2. Materials and Methods

2.1. Cell Culture

Fibroblasts, keratinocytes, and human dermal microvascular endothelial cells (HDMECs) were isolated from samples of healthy breast skin. The keratinocytes (≈5000 cells/cm2) were seeded onto a feeder layer of irradiated 3T3 mouse fibroblasts (20000 cells/cm2); passage 4 fibroblasts and passage 1 keratinocytes were used in all experiments. The HDMECs were isolated from the dermis by scrubbing and applying pressure to the dermal pieces. The HDMECs were then purified using anti-human CD31 dynabeads (Invitrogen). The concentration of magnetic dynabeads varied between 3 : 1 and 1 : 3 bead-cell ratio depending on the density of fibroblast-cell contamination in the sample. The HDMECs were then cultured on gelatin coated 6-well plates. HDMECs from passage 2 were used for all experiments.

DME (Dulbecco-Vogt modification of Eagle’s) medium with supplements (10% fetal calf serum, penicillin (P, 100 IU/mL), and gentamicin (G, 25 μg/mL)) was used for the fibroblasts. Keratinocytes were cultured in DH (Dulbecco-Vogt modification of Eagle’s medium with Ham’s F12 in a 3 : 1 ratio) with supplements (5% FetalClone II serum, 5 μg/mL insulin, 0.4 μg/mL hydrocortisone, 10 ng/mL epidermal growth factor, 10−10 mol/L cholera toxin, P, and G). EGM-2 MV SingleQuots Kit media with supplements and growth factors (Lonza) were used for ECs. Culture media were changed three times a week. All cultures were kept under 8% CO2 and at 37°C in an incubator.

2.2. Assessment of Endothelial Cell Culture Purity

The cultured HDMECs were harvested using trypsin and subjected to immunofluorescence staining with CD31- (Invitrogen, 1/100) Alexa 488 antibody. They were then passed through flow cytometry to ascertain purity.

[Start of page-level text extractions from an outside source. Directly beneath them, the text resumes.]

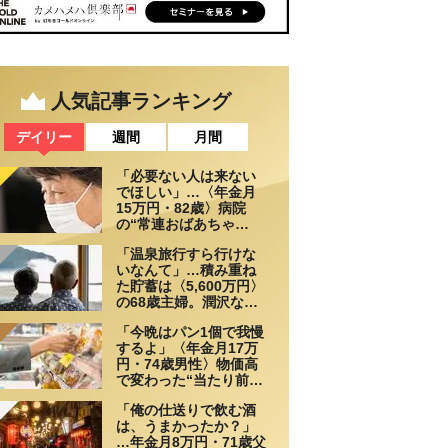
人気記事ランキング
デイリー
週間
月間
「必要ない人は来ない
でほしい」…〈年金月
15万円・82歳〉病院
の“常連おばあちゃ
ん”に向けられた20代会
「温泉旅行すら行けな
社員の本音。それでも
いなんて」…積み重ね
通い続ける理由
た貯蓄は〈5,600万円〉
の68歳主婦。潤沢な老
後資金を貯めたはずが
「今晩はパン1個で我慢
「馬鹿だった」肩を落
するよ」〈年金月17万
とす理由
円・74歳男性〉物価高
で変わった“当たり前の
食卓”
「俺の仕送りで飲む酒
は、うまかったか？」
…年金月8万円・71歳父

2.3. Preparation of Endothelialized Bilayered Skin and Dermal Substitutes with Self-Assembly Method

Fibroblast cells (8000 cells/cm2) were seeded onto the plates and cultured for three weeks with DMEM freshly supplemented with ascorbic acid (50 μg/mL). At the end of this period, ECs (12,000 cells/cm2) were seeded onto those fibroblast sheets and cultured for an additional week in a mixed medium (1 : 1, DMEM: EGM-2 MV SingleQuots Kit media with supplements, growth factors, and ascorbic acid). Pairs of endothelialized fibroblast sheets were then clipped together to produce the dermal part of the substitutes and cultured with mixed media for one week to fuse the two sheets. At the end of the fourth week, keratinocytes (300,000 cells/cm2) were seeded onto the fused fibroblast sheets and cultured for one week under the same culture conditions except the fact that the medium was a 1 : 1 mixture of DH and EGM-2 MV SingleQuots Kit media with supplements, growth factors, and ascorbic acid. The dermal substitutes were treated in the same way as the bilayered skin substitutes to ensure all substitutes experienced the same conditions. Afterwards, the keratinocyte seeded and the unseeded dermal substitutes were brought to the air-liquid interface and cultured in the mixed medium (1 : 1, DH without the EGF: EGM-2 MV SingleQuots Kit media with supplements, growth factors, and ascorbic acid) for three weeks (Figure 1).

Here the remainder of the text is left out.